▶ [Task item]
Among the following entries, say how many lines contain the word "doğum"; the answer is a number and nothing else.

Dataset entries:
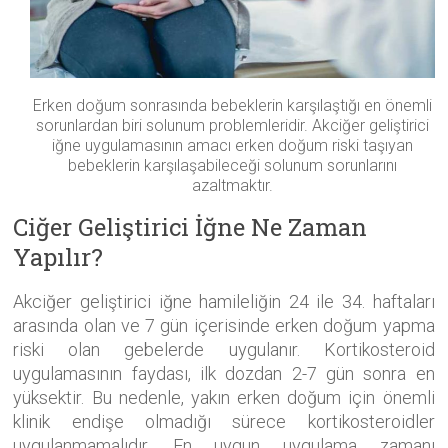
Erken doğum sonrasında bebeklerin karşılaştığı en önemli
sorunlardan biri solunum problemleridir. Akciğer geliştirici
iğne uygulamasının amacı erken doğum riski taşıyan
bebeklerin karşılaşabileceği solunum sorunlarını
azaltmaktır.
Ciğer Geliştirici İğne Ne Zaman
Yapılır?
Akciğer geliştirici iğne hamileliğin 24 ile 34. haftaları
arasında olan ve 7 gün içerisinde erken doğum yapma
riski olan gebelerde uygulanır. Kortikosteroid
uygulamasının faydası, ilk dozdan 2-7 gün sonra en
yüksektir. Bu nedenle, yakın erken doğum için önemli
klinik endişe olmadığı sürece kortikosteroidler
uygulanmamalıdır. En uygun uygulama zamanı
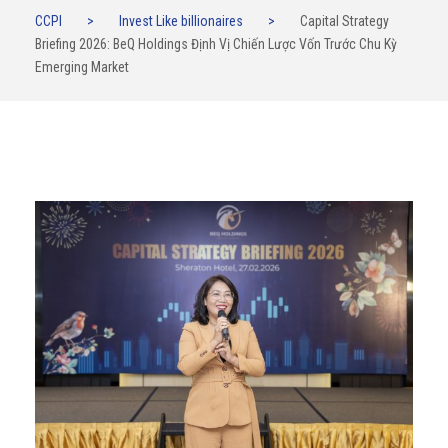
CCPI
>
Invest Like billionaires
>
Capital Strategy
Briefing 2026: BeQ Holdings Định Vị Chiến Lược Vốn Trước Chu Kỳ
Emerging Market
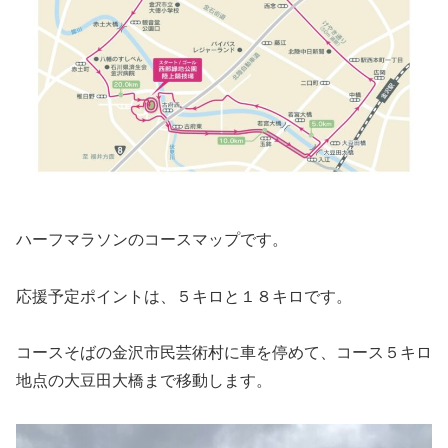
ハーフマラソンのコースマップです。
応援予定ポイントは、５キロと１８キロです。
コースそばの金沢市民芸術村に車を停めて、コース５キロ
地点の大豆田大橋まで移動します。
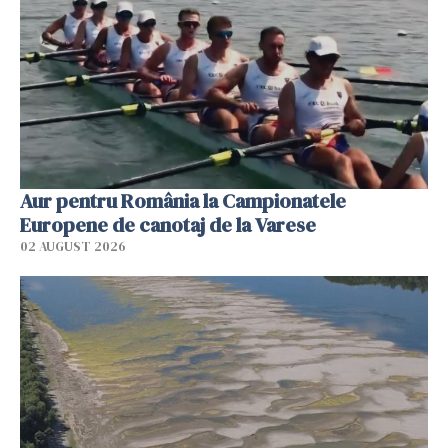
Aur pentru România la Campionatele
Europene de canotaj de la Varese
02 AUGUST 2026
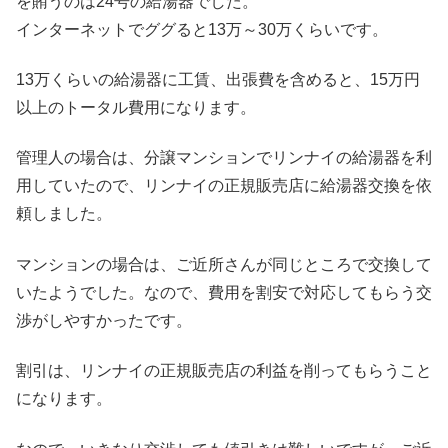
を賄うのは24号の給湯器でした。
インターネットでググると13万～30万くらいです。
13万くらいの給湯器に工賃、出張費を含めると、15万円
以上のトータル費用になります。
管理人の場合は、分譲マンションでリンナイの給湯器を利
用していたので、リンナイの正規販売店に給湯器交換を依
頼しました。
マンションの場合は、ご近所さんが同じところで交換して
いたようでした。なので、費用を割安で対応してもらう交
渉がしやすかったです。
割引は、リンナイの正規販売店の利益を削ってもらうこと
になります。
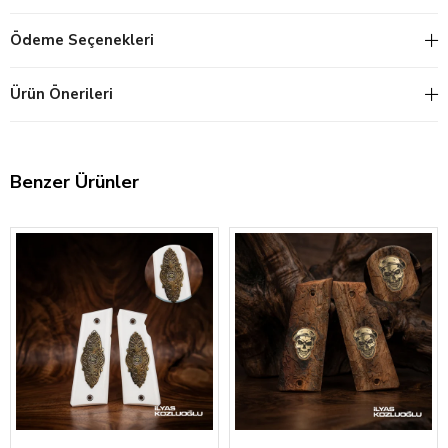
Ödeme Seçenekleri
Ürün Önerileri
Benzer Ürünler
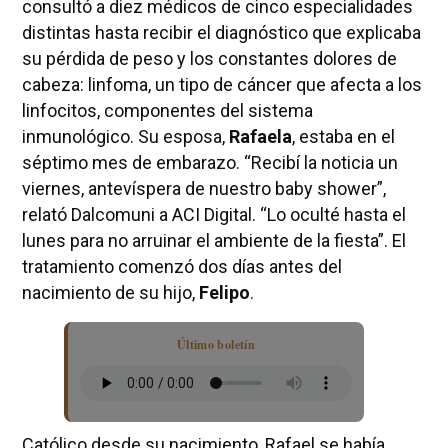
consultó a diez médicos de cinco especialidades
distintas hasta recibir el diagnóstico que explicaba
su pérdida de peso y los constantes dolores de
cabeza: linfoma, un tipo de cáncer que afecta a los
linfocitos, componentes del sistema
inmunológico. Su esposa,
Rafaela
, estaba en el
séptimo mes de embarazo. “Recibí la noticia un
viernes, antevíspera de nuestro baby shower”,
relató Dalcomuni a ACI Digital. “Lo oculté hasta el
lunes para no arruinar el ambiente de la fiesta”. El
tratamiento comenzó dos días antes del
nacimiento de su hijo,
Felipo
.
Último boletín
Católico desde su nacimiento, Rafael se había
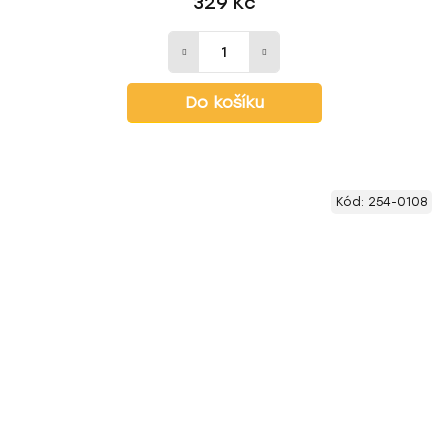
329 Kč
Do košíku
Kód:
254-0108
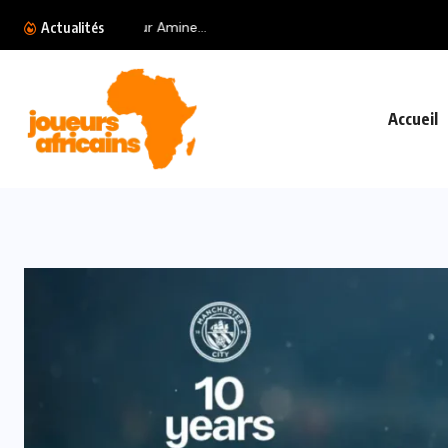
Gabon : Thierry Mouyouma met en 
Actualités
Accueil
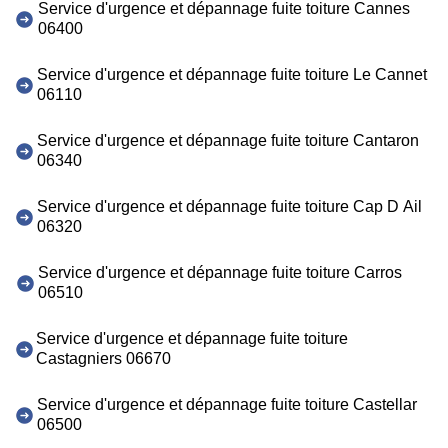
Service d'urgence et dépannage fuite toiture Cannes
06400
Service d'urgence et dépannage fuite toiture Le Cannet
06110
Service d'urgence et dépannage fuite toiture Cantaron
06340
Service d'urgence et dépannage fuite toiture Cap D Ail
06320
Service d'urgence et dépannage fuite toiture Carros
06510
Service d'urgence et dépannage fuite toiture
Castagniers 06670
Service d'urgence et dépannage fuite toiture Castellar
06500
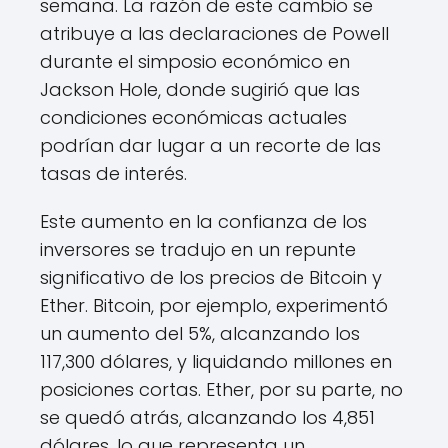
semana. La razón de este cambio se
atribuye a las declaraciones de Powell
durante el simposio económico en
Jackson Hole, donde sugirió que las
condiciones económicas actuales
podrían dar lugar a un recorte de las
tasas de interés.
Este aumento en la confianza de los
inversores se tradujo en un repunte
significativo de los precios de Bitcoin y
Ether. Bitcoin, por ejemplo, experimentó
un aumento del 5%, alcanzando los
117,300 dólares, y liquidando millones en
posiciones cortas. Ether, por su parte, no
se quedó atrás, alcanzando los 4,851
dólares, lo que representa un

▶ [Output of the exercise]
4